Medicine and Health
Directed self-assembly of a xenogeneic vascularized endocrine pancreas for type 1 diabetes
A. Citro, A. Neroni, et al.
This groundbreaking research proposes using decellularized lungs as scaffolds for xenogeneic vascularized endocrine pancreas engineering, combining neonatal porcine islets with human endothelial cells. Conducted by a team from the San Raffaele Diabetes Research Institute in Milan, this study reveals promising results in islet maturation and sustained normoglycemia, paving the way for advanced diabetes treatments.

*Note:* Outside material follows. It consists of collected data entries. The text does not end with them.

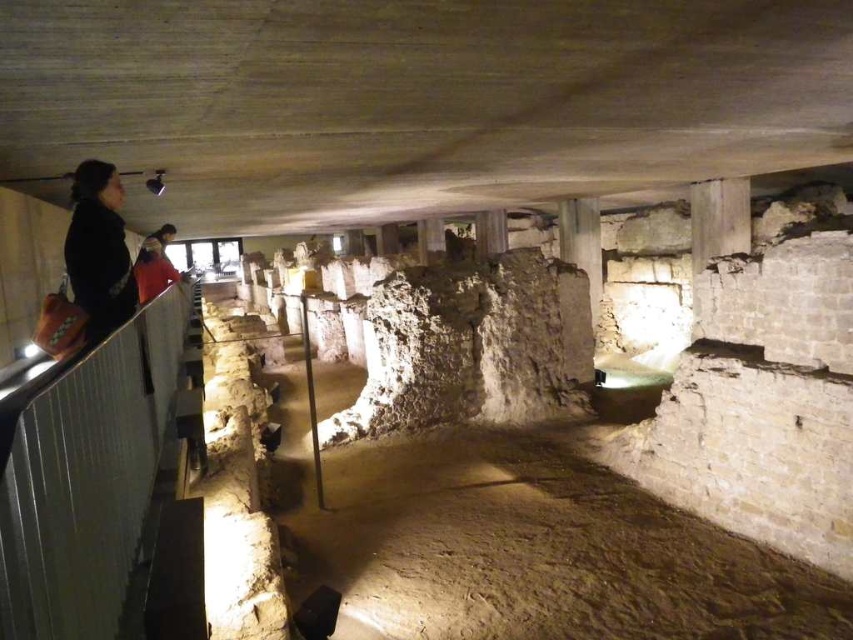 Question: Is metal/rustic rail at left to the left of black fabric bag at upper left from the viewer's perspective?

Choices:
 (A) yes
 (B) no

Answer: (B)

Question: In this image, where is metal/rustic rail at left located relative to black fabric bag at upper left?

Choices:
 (A) left
 (B) right

Answer: (B)

Question: Based on their relative distances, which object is farther from the black fabric bag at upper left?

Choices:
 (A) metal/rustic rail at left
 (B) orange fabric jacket at upper left

Answer: (B)

Question: Is metal/rustic rail at left thinner than black fabric bag at upper left?

Choices:
 (A) yes
 (B) no

Answer: (B)

Question: Considering the real-world distances, which object is closest to the orange fabric jacket at upper left?

Choices:
 (A) black fabric bag at upper left
 (B) metal/rustic rail at left

Answer: (A)

Question: Among these points, which one is nearest to the camera?

Choices:
 (A) (137, 256)
 (B) (103, 218)
 (C) (78, 392)

Answer: (C) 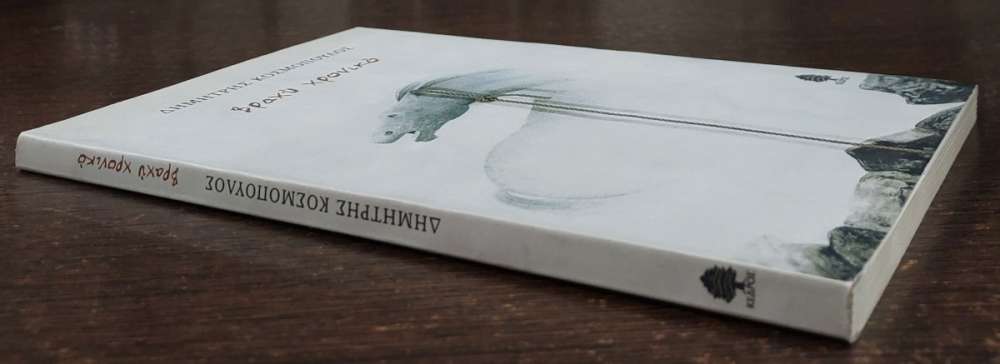 Where is `table`? The width and height of the screenshot is (1000, 364). table is located at coordinates (384, 274). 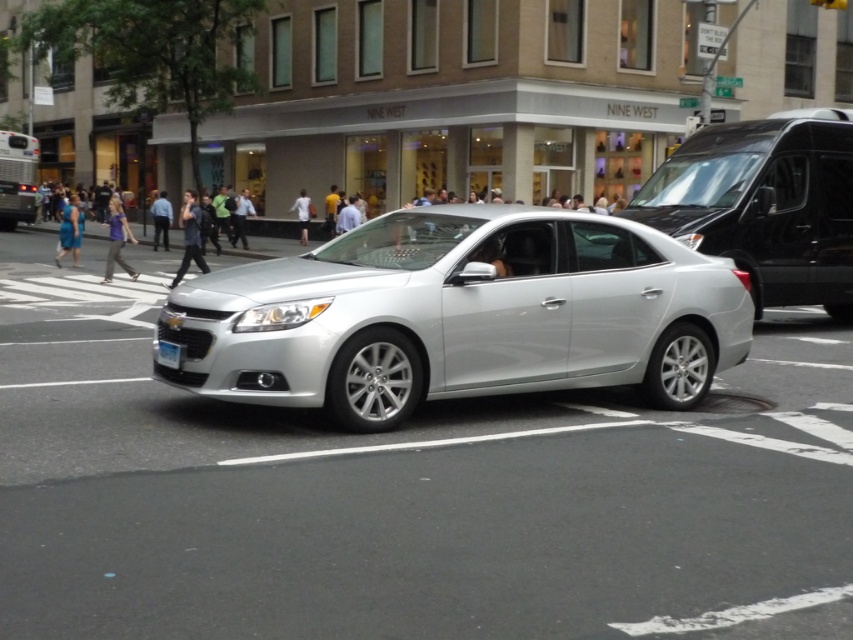 Can you confirm if shiny black van at center right is positioned to the right of white plastic license plate at center?

Correct, you'll find shiny black van at center right to the right of white plastic license plate at center.

Is point (798, 118) farther from viewer compared to point (173, 358)?

Yes, it is behind point (173, 358).

Does point (723, 216) come in front of point (172, 349)?

No, it is behind (172, 349).

Find the location of a particular element. The height and width of the screenshot is (640, 853). shiny black van at center right is located at coordinates (763, 205).

Is point (553, 266) closer to viewer compared to point (178, 358)?

No, (553, 266) is behind (178, 358).

Is silver metallic sedan at center wider than white plastic license plate at center?

Yes, silver metallic sedan at center is wider than white plastic license plate at center.

Who is more forward, (x=204, y=372) or (x=167, y=365)?

Point (x=204, y=372) is in front.

This screenshot has height=640, width=853. I want to click on silver metallic sedan at center, so click(x=460, y=316).

Does point (584, 337) come closer to viewer compared to point (700, 198)?

Yes, it is in front of point (700, 198).

Who is more distant from viewer, (175, 314) or (834, 193)?

The point (834, 193) is behind.

Identify the location of silver metallic sedan at center. This screenshot has height=640, width=853. (460, 316). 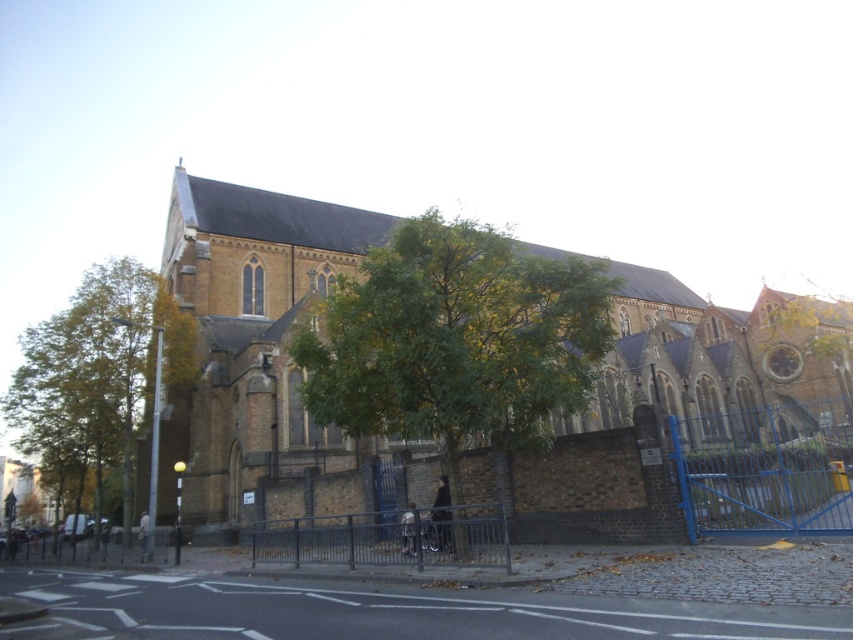 You are standing in front of the church and want to enter the courtyard. You see the green leafy tree at center and the silver metallic fence at center. Which object is closer to you?

The green leafy tree at center is closer to you because the silver metallic fence at center is behind it.

From the picture: You are standing in front of the brown brick church at center and the green leafy tree at center. Which object is positioned more to the east side of the scene?

The brown brick church at center is to the right of green leafy tree at center, so the green leafy tree at center is positioned more to the east side of the scene.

~3 min • Beginner • English
Introduction
Type 1 diabetes (T1D) is primarily managed by glucose monitoring and exogenous insulin therapy, which do not fully recapitulate dynamic islet-mediated glucose homeostasis and are burdened by compliance and complications. β cell replacement via islet or pancreas transplantation is limited by organ scarcity and immune rejection despite advances in immunosuppression. An alternative strategy requires (i) a sustainable, scalable source of endocrine cells and (ii) a scaffold that supports engraftment and physiological function while potentially reducing immunogenicity. Pigs are favored as a xenogeneic islet source due to insulin compatibility with humans, high fecundity, pathogen-free husbandry, and amenability to gene editing to reduce rejection and zoonosis. Neonatal porcine islets (NPIs) are readily isolatable and scalable but are immature, having only 10–20% of adult insulin content and requiring maturation. The microenvironment, including extracellular matrix (ECM) composition, geometry, and stiffness, critically regulates cell behavior and maturation. Prior studies demonstrated decellularized lung as a scaffold providing a dedicated vascular bed and native ECM that dramatically improve β cell survival, function, and in vivo performance. The present work tests whether a decellularized lung scaffold combined with human BOECs can direct the self-assembly of a vascularized endocrine organ from immature NPIs, enabling ex vivo maturation and superior in vivo engraftment and function.
Literature Review
- Donor shortage and immune rejection limit clinical β cell replacement via islet/pancreas transplantation.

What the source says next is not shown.